KOREN CHRISTENSENRAISES SPECTER OF PROSECUTION OVER PUBLIC-RECORDS REQUESTMichael Morisy should give thanks for KOREN CHRISTENSEN, the acting general counsel of the state's Department of Transitional Assistance.
Muckrock.com, a Web site put together by Morisy and his friend and tech guru, Mitchell Kotler, was already developing a solid reputation in media circles for using the Massachusetts public-records law to ferret out documents and post them online for the benefit of journalists and other interested parties.
Then, last fall, Morisy and Kotler received a letter from Christensen. She said that documents the state had given them regarding the use of food stamps at Massachusetts grocery stories were, in fact, not public records, and that they could face fines and even imprisonment if they failed to remove the documents from MuckRock. The records, it should be pointed out, contained no information about any individual food-stamp recipients. Morisy and Kolter, to their credit, declined Christensen's invitation to remove the documents from their Web site.
Contacted by the Boston Globe, Christensen said she was merely passing along a warning she had received from federal officials, who were apparently upset that the state had released what were intended to be confidential federal records. "I don't think it's going to get to that point, but obviously they took it seriously enough to tell us this," Christensen was quoted as saying.

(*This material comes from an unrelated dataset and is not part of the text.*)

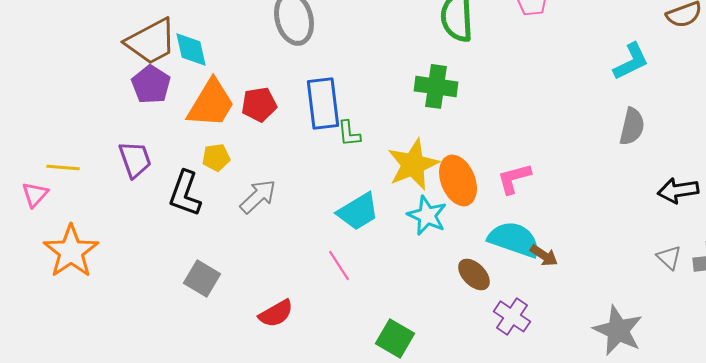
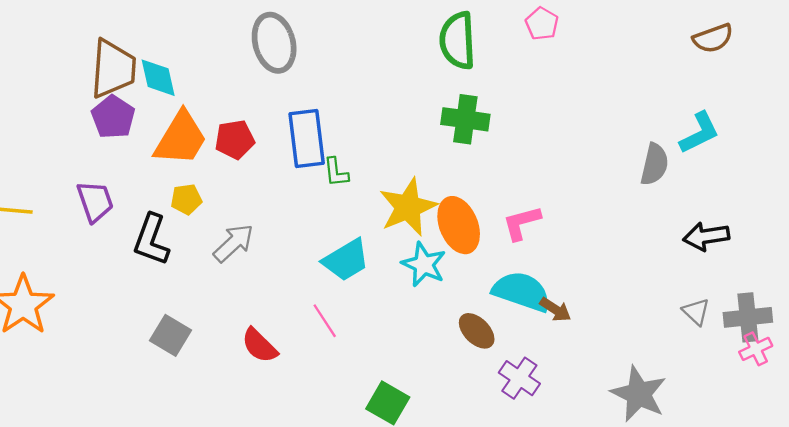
brown trapezoid: (151, 41) -> (113, 69), turned -58
cyan L-shape: (631, 61) -> (699, 133), moved
green cross: (436, 86) -> (465, 119), moved
red semicircle: (276, 313) -> (259, 345), moved, turned 75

Trouble is, it's a basic First Amendment principle, affirmed by the Supreme Court, that members of the public, including the press and operations such as Morisy's, are free to use information provided to them by the government even if that information was supposed to be kept private. With rare exceptions, the onus for maintaining secrecy is on the custodians of the documents — the government — rather than on the public.
The state quickly backed down, with a state spokeswoman claiming that Christensen had never intended to raise the threat of prosecution. Except, of course, that she had, turning a simple mistake in to a cause célèbre.
"At this point, I think the legal issue will blow over," Morisy told the Phoenix just before it did, in fact, blow over. "But it's still interesting, because all of a sudden people got very interested in what we're doing."